Symantec Access Management

  • 1.  ldapsearch for operational attribute

    Posted Oct 03, 2016 11:03 PM

    Can we get the CA DIrectory's operational attribute using a ldapsearch command?



  • 2.  Re: ldapsearch for operational attribute
    Best Answer

    Posted Oct 04, 2016 07:34 AM

    The operational attributes contained in an entry can be returned by ldapsearch by:

     

    Explicitly listing them

        ldapsearch -x -h host:port -b c=au "(oc=*)" createTimestamp modifyTimestamp

     

    Or by returning all of them with the special + character

        ldapsearch -x -h host:port -b c=au "(oc=*)" +

     

    Or all attributes including operational attributes can be returned by including "*" +

        ldapsearch -x -h host:port -b c=au "(oc=*)" "*" +

     

    Hope that helps!



  • 3.  Re: ldapsearch for operational attribute

    Posted Oct 19, 2016 02:02 PM

    I would expect to also see attributes like:

    dxPwdLastChange

    dxPwdLoginTime

    dxPwdMustChange

     

    However, they do not appear.

    What am I missing?

    -jim



  • 4.  Re: ldapsearch for operational attribute

    Posted Oct 21, 2016 02:42 AM

    Password policy attributes are treated as operational attributes, that is, maintained by the DSA and not externally.

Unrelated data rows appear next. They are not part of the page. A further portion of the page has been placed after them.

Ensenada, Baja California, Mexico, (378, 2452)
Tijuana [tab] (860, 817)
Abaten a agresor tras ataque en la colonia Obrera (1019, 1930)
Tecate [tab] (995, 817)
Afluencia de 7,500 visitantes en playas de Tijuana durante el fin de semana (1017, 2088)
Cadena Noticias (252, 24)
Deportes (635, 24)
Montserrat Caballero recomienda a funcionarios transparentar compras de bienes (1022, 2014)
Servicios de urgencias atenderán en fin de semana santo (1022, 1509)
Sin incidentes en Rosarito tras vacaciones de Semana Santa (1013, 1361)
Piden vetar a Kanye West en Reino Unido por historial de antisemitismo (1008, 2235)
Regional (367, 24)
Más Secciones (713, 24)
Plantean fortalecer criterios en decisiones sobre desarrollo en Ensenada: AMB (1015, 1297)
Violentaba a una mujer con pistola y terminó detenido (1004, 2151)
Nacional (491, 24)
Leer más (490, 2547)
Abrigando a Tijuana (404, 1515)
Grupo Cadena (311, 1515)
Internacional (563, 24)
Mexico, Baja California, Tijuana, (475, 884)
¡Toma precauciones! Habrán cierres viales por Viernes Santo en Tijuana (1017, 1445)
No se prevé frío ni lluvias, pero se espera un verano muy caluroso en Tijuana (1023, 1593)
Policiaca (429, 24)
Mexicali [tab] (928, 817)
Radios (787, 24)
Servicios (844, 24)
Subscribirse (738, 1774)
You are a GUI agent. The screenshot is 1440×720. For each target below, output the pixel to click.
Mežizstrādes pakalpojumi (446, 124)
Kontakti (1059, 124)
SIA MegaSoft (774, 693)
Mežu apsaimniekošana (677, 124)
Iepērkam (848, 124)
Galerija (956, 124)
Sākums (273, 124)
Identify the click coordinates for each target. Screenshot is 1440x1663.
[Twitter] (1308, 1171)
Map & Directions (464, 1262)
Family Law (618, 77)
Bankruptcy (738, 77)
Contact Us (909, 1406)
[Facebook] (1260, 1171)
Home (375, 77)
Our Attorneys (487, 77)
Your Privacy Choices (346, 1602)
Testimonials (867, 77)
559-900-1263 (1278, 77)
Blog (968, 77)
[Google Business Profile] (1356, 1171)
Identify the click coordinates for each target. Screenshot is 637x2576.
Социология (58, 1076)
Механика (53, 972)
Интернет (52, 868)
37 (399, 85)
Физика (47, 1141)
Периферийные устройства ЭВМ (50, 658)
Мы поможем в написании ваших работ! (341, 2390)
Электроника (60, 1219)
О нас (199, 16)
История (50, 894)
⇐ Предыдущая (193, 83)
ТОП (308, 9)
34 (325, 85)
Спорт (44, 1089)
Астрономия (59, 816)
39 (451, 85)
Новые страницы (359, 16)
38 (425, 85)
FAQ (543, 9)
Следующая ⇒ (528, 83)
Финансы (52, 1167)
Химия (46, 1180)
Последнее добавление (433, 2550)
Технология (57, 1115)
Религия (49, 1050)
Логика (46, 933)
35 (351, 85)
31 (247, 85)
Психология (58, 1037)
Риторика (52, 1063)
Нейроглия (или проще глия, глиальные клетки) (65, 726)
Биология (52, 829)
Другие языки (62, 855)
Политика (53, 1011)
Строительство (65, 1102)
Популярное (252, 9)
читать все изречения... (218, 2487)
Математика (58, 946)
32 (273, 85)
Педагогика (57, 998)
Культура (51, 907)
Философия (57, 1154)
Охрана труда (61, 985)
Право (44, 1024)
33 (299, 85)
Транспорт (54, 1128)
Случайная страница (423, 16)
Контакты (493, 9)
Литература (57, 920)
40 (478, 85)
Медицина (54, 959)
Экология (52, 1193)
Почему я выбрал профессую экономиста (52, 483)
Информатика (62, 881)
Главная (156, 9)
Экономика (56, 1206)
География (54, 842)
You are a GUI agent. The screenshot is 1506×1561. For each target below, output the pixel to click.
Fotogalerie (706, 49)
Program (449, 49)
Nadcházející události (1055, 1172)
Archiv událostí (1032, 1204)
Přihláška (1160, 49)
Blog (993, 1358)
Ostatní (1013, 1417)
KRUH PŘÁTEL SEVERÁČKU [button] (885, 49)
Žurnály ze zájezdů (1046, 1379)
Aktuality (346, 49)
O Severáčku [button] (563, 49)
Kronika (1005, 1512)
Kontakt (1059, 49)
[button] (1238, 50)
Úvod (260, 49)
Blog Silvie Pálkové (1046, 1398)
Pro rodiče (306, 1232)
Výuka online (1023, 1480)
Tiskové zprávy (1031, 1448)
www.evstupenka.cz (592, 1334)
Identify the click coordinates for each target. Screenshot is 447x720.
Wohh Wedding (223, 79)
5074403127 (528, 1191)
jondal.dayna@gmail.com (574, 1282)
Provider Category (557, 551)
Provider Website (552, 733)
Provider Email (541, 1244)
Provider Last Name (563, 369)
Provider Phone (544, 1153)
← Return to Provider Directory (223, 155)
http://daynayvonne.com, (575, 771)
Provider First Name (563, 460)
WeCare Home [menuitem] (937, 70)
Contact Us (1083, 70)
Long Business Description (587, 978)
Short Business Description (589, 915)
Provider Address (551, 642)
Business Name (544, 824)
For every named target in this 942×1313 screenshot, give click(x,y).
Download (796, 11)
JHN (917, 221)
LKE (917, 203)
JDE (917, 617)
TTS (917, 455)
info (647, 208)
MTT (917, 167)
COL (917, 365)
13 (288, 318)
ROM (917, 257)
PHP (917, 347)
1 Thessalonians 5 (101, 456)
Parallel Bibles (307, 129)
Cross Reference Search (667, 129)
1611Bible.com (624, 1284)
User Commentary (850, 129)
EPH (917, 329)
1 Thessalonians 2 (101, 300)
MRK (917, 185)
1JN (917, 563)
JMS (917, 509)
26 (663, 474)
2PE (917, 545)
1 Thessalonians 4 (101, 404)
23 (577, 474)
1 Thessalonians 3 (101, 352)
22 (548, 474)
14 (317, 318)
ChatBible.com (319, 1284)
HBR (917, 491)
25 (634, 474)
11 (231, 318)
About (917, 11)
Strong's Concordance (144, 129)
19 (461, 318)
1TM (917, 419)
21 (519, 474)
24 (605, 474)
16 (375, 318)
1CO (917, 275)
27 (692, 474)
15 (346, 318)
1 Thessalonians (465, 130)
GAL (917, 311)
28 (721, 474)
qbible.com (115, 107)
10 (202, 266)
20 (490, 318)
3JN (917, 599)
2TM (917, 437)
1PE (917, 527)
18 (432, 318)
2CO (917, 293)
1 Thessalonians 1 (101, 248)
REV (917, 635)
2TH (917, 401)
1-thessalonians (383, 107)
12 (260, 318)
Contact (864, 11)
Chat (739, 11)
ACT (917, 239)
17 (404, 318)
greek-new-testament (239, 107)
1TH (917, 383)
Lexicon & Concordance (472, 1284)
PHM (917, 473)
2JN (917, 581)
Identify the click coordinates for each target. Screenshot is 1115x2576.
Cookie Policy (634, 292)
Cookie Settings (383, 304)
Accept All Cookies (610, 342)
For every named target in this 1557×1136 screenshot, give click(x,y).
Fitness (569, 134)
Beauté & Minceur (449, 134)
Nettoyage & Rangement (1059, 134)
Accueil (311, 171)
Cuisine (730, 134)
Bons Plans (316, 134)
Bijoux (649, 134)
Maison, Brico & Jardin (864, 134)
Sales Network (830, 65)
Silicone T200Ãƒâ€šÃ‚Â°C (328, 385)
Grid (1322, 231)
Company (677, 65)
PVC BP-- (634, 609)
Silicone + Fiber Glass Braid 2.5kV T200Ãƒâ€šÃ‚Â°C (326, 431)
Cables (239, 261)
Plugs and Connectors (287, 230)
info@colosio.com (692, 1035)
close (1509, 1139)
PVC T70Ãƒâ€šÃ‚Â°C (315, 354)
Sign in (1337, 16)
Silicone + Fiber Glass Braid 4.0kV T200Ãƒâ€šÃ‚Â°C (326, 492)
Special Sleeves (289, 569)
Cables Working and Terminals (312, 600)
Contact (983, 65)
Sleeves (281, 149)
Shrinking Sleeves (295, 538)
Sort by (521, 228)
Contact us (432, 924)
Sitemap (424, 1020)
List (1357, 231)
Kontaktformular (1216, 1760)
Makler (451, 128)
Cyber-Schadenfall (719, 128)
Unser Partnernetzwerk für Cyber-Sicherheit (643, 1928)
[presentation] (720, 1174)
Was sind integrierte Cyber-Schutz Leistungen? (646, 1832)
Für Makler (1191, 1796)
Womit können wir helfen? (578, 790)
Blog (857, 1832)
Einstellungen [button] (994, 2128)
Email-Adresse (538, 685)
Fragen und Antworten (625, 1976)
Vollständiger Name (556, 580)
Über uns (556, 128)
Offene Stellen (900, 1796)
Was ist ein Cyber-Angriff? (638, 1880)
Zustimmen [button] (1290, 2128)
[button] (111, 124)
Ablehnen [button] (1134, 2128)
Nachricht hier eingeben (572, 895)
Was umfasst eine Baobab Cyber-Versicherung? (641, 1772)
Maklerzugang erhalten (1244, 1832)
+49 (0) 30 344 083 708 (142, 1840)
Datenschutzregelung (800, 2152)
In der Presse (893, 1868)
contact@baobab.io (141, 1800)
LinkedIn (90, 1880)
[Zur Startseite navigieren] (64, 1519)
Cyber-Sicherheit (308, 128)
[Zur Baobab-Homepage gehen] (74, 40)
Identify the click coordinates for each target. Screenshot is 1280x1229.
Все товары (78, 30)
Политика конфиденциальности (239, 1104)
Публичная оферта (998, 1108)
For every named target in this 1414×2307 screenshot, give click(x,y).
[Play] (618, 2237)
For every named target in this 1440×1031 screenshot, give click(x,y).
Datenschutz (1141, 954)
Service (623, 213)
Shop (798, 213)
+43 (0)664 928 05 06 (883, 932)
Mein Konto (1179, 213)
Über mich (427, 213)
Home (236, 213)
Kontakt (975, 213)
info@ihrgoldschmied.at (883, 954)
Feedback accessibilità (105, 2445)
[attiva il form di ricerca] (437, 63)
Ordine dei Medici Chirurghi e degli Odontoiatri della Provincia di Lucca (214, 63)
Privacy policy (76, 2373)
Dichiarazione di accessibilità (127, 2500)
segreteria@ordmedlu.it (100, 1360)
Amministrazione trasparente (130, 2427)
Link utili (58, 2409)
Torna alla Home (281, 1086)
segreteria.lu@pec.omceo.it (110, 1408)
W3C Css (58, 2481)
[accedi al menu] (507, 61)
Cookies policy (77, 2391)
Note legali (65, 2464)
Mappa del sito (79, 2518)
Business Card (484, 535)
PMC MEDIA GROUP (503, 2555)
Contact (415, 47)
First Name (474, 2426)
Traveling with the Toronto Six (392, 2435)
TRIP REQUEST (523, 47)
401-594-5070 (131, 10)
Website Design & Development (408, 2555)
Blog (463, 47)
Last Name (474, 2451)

These should appear when using the suggestions above. For example,

     

    ldapsearch -x -h host:port -b ou=users,o=ca,c=au "(cn=justin)" +
    # extended LDIF
    #
    # LDAPv3
    # base <ou=users,o=ca,c=au> with scope subtree
    # filter: (cn=justin)
    # requesting: +
    #

    # justin, users, ca, au
    dn: cn=justin,ou=users,o=ca,c=au
    createTimestamp: 20160824233907.402Z
    modifyTimestamp: 20160824233917.588Z
    dxPwdLastChange: 20160824233917.588Z
    dxPwdLoginTime: 20160824233917.588Z
    dxPwdMustChange: TRUE

    # search result
    search: 2
    result: 0 Success

    # numResponses: 2
    # numEntries: 1

     

    My only other thought if they aren't returned is if password policy isn't enabled, or password policy has been recently enabled and the entries being retrieved haven't been used/updated.